La ragazza era stata trasferita in rianimazione, intubata e con quasi tutti gli organi vitali in sofferenza progressiva. Gli antibiotici somministrati sarebbero stati inefficaci ed il trapianto di midollo, non riuscito, probabilmente si sarebbe potuto evitare. Chiacchiere scientifiche a parte Lisa è morta nel fiore degli anni mentre i responsabili del reparto ospedaliero rispediscono al mittente, assai qualificato, tutte le accuse:
”…I trapianti, di qualsiasi genere, non possono diventare una roulette russa – afferma Margherita Eichberg, soprintendente all’Archeologia e Belle Arti dell’area metropolitana di Roma, mamma di Lisa – mia figlia non era in pericolo di vita. Non aveva la leucemia. Si trovava al Bambino Gesù per un impoverimento midollare, in forma benigna. È arrivata una sacca di veleno. E loro l’hanno infusa, comunque. Le hanno fatto un trapianto pessimo, con un midollo poverissimo di cellule ematopoietiche, senza la preventiva eliminazione dei globuli rossi, creando le condizioni dell’infezione fatale, oltretutto non contrastata con gli antibiotici giusti…”.

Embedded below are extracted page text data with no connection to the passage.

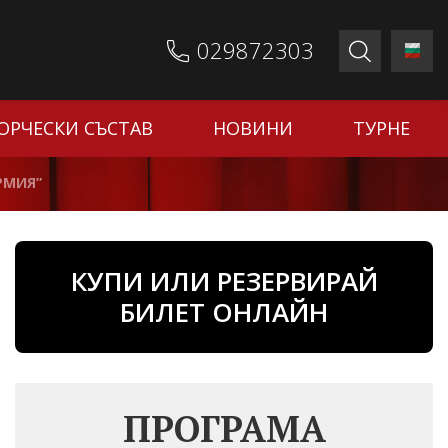
029872303
ОРЧЕСКИ СЪСТАВ
НОВИНИ
ТУРНЕ
РМИЯ”
КУПИ ИЛИ РЕЗЕРВИРАЙ
БИЛЕТ ОНЛАЙН
ПРОГРАМА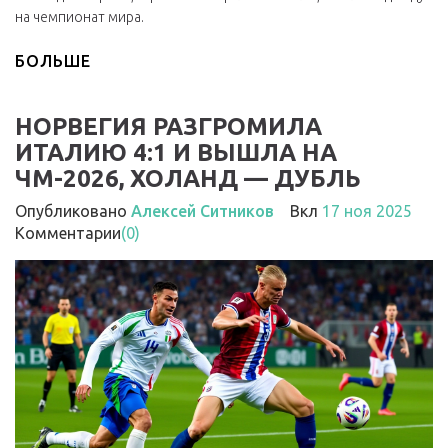
на чемпионат мира.
БОЛЬШЕ
НОРВЕГИЯ РАЗГРОМИЛА
ИТАЛИЮ 4:1 И ВЫШЛА НА
ЧМ-2026, ХОЛАНД — ДУБЛЬ
Опубликовано
Алексей Ситников
Вкл
17 ноя 2025
Комментарии
(0)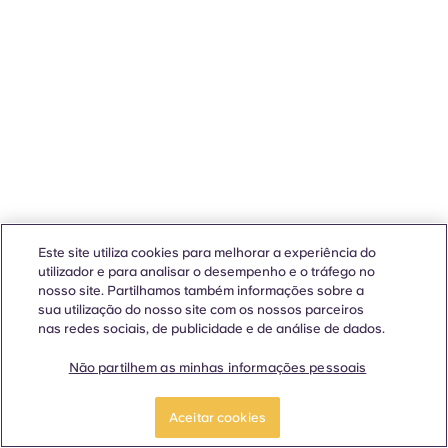
Este site utiliza cookies para melhorar a experiência do
utilizador e para analisar o desempenho e o tráfego no
nosso site. Partilhamos também informações sobre a
sua utilização do nosso site com os nossos parceiros
nas redes sociais, de publicidade e de análise de dados.
Não partilhem as minhas informações pessoais
Aceitar cookies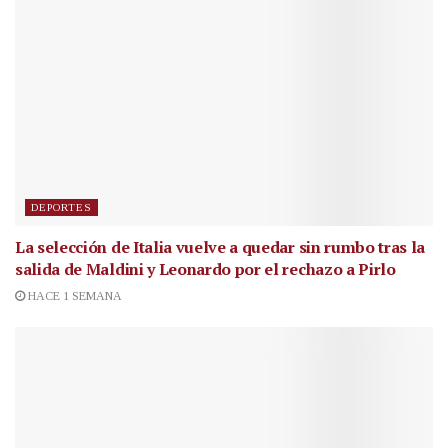
DEPORTES
La selección de Italia vuelve a quedar sin rumbo tras la
salida de Maldini y Leonardo por el rechazo a Pirlo
HACE 1 SEMANA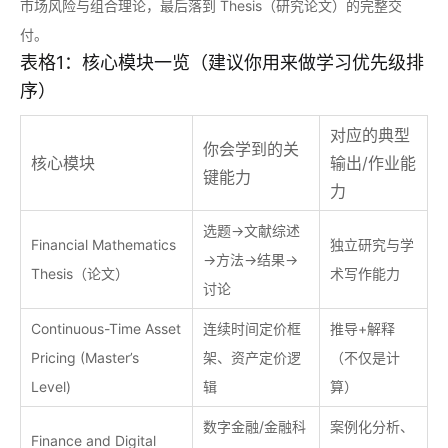
市场风险与组合理论，最后落到 Thesis（研究论文）的完整交
付。
表格1：核心模块一览（建议你用来做学习优先级排
序）
对应的典型
你会学到的关
核心模块
输出/作业能
键能力
力
选题→文献综述
Financial Mathematics
独立研究与学
→方法→结果→
Thesis（论文）
术写作能力
讨论
Continuous-Time Asset
连续时间定价框
推导+解释
Pricing (Master’s
架、资产定价逻
（不仅是计
Level)
辑
算）
数字金融/金融科
案例化分析、
Finance and Digital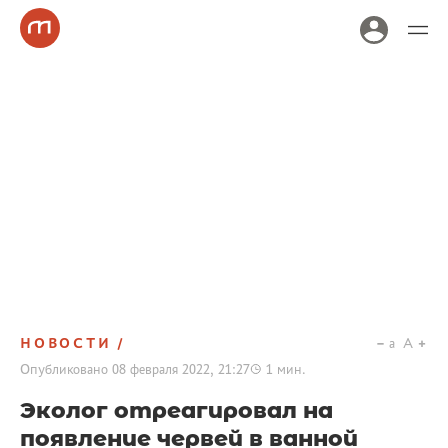
НОВОСТИ
a
A
Опубликовано
08 февраля 2022, 21:27
1
мин.
Эколог отреагировал на
появление червей в ванной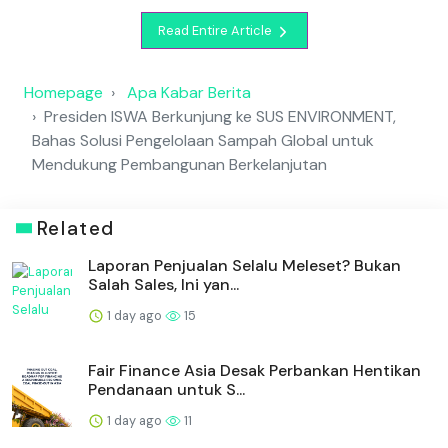
Read Entire Article
Homepage
Apa Kabar Berita
Presiden ISWA Berkunjung ke SUS ENVIRONMENT,
Bahas Solusi Pengelolaan Sampah Global untuk
Mendukung Pembangunan Berkelanjutan
Related
Laporan Penjualan Selalu Meleset? Bukan
Salah Sales, Ini yan...
1 day ago
15
Fair Finance Asia Desak Perbankan Hentikan
Pendanaan untuk S...
1 day ago
11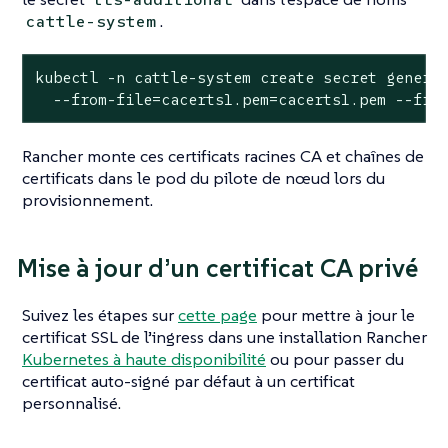
.
cattle-system
kubectl -n cattle-system create secret generic
  --from-file=cacerts1.pem=cacerts1.pem --fro
Rancher monte ces certificats racines CA et chaînes de
certificats dans le pod du pilote de nœud lors du
provisionnement.
Mise à jour d’un certificat CA privé
Suivez les étapes sur
cette page
pour mettre à jour le
certificat SSL de l’ingress dans une installation Rancher
Kubernetes à haute disponibilité
ou pour passer du
certificat auto-signé par défaut à un certificat
personnalisé.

I sanitari del reparto replicano alle accuse sostenendo di aver rispettato i protocolli di cura fondati sulle linee guida e la letteratura scientifica internazionale: ”…Invocare i protocolli come un mantra serve a poco – conclude la madre della vittima – ci vorrebbe una riflessione sui rischi di una procedura che non prevede piani B, e semmai su come cambiare metodi e regole… In nome di Lisa dobbiamo mobilitare le coscienze, richiamare gli ospedali a un comportamento etico, responsabile, per garantire a tutti un trattamento dignitoso, fedele al giuramento di Ippocrate…”.
Quanto sta accadendo negli ospedali di questi tempi terribili lascia basiti. Morti nei gabinetti, decessi inspiegabili, famiglie avvisate della dipartita del congiunto dopo giorni, salme restituite ai propri cari con enormi ritardi e cosi via dicendo, fotografano una situazione altrettanto allarmante rispetto a quella, già drammatica, della pandemia.
La grande malata è proprio la sanità pubblica, sguarnita di organico e mezzi, a corto di professionalità ed entusiasmi. Vittima, se vogliamo, di una politica dissennata che continua a mettere toppe laddove dovrebbe ricostruire di sana pianta. Siamo tutti sulla stessa barca ma le scialuppe riusciranno a salvare solo una parte di noi.